EXERCISE INSTRUCTIONS:
Set down exactly the lines in the records below that run from the line with "volume único. 8ª" to the line with "životnost. Jednoduchá montáž", inclusive, and nothing more.

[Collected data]

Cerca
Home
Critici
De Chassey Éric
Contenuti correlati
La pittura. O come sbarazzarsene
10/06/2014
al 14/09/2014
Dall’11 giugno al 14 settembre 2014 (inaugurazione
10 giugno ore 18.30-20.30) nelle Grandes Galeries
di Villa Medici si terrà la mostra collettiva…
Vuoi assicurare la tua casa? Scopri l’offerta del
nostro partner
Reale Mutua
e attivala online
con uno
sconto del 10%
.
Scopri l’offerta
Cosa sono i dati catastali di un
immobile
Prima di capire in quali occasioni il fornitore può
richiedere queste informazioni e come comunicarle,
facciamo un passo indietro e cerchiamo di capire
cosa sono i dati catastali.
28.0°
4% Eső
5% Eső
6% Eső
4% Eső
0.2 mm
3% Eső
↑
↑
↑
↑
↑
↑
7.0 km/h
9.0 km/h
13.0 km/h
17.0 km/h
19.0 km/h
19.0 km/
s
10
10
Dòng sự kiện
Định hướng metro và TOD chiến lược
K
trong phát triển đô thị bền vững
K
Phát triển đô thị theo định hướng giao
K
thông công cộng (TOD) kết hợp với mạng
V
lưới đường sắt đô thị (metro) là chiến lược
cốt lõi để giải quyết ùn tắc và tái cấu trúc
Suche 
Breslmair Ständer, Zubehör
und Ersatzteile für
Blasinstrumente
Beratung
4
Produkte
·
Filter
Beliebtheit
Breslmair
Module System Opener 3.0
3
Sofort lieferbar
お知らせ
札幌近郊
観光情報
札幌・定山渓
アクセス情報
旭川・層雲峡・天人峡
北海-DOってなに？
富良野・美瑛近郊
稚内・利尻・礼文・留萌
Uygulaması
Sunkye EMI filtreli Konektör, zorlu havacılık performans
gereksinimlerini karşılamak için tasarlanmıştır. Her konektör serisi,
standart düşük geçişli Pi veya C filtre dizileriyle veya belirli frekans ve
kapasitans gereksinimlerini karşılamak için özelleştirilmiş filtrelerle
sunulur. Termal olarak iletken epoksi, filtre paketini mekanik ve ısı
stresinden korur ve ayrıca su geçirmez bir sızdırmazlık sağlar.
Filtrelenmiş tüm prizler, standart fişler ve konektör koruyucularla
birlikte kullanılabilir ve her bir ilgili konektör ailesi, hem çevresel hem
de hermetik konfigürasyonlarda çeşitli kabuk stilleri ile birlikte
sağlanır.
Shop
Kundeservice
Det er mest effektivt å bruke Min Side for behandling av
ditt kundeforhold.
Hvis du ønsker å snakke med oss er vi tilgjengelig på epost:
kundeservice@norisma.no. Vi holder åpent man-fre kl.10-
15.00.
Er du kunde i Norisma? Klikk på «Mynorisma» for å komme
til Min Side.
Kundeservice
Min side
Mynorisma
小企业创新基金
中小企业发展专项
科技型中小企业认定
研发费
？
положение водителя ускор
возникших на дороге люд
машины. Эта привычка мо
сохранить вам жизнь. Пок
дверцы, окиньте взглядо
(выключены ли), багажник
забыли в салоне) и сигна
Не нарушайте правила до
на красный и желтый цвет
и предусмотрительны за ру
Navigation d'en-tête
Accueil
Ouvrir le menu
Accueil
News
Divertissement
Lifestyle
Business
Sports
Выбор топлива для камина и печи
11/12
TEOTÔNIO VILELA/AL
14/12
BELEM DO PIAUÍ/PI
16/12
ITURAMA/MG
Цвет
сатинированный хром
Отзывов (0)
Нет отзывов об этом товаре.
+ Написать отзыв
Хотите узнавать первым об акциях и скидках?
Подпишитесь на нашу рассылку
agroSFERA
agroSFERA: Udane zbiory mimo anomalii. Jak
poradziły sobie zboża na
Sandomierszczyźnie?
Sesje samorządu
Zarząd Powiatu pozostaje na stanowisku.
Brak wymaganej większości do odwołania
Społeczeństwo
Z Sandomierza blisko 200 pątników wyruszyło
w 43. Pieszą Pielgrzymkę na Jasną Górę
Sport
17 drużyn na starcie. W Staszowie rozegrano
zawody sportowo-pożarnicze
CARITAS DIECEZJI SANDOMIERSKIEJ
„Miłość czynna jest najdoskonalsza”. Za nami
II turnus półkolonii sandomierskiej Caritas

---

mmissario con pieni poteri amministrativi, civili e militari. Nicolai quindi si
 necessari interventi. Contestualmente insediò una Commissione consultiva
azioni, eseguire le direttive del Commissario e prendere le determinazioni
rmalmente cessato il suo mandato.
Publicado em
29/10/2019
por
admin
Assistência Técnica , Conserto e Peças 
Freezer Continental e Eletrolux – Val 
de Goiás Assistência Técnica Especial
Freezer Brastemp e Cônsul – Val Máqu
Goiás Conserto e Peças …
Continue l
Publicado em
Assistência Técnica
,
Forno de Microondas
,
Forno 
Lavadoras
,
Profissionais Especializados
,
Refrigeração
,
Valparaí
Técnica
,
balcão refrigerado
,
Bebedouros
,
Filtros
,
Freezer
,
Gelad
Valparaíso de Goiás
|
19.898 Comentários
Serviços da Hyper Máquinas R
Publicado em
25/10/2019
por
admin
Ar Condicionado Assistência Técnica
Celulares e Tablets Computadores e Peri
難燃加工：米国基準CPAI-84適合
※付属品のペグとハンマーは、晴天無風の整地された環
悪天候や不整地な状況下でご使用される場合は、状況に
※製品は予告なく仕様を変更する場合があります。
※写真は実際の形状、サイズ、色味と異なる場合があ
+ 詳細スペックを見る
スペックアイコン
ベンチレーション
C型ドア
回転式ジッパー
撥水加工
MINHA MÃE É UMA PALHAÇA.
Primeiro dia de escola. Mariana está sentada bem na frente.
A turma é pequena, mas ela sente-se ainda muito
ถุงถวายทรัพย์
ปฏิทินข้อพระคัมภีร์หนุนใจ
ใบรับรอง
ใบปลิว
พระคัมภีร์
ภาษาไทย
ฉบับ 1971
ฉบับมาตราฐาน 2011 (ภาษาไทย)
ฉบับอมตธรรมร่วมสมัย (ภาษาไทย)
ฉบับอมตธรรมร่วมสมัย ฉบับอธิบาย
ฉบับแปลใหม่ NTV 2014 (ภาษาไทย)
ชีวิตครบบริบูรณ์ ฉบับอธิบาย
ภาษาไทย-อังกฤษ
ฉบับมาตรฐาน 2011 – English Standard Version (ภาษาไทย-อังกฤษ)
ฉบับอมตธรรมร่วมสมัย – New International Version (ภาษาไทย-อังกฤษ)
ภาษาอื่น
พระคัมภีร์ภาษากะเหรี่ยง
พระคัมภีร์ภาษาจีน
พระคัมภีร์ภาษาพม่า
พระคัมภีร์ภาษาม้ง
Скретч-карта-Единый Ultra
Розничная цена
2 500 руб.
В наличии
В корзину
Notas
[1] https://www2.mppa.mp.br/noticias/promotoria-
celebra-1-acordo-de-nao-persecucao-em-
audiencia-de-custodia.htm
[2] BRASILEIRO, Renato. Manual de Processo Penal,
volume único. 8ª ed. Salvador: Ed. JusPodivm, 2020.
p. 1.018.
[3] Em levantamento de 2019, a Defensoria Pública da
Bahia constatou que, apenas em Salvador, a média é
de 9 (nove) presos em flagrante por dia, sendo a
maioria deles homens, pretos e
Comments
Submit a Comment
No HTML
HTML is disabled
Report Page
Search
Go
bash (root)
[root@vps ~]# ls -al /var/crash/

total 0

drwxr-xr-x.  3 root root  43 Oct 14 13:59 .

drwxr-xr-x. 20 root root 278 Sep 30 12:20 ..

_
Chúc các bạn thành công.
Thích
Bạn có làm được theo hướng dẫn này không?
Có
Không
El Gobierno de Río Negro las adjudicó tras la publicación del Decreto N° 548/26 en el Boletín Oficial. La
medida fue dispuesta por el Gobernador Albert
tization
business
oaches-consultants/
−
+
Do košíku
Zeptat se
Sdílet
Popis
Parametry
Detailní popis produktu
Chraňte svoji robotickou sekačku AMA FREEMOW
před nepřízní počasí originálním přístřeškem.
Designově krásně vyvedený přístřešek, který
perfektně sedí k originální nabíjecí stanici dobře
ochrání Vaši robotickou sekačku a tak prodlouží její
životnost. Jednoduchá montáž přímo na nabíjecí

WRITTEN RESPONSE:
volume único. 8ª ed. Salvador: Ed. JusPodivm, 2020.
p. 1.018.
[3] Em levantamento de 2019, a Defensoria Pública da
Bahia constatou que, apenas em Salvador, a média é
de 9 (nove) presos em flagrante por dia, sendo a
maioria deles homens, pretos e
Comments
Submit a Comment
No HTML
HTML is disabled
Report Page
Search
Go
bash (root)
[root@vps ~]# ls -al /var/crash/

total 0

drwxr-xr-x.  3 root root  43 Oct 14 13:59 .

drwxr-xr-x. 20 root root 278 Sep 30 12:20 ..

_
Chúc các bạn thành công.
Thích
Bạn có làm được theo hướng dẫn này không?
Có
Không
El Gobierno de Río Negro las adjudicó tras la publicación del Decreto N° 548/26 en el Boletín Oficial. La
medida fue dispuesta por el Gobernador Albert
tization
business
oaches-consultants/
−
+
Do košíku
Zeptat se
Sdílet
Popis
Parametry
Detailní popis produktu
Chraňte svoji robotickou sekačku AMA FREEMOW
před nepřízní počasí originálním přístřeškem.
Designově krásně vyvedený přístřešek, který
perfektně sedí k originální nabíjecí stanici dobře
ochrání Vaši robotickou sekačku a tak prodlouží její
životnost. Jednoduchá montáž přímo na nabíjecí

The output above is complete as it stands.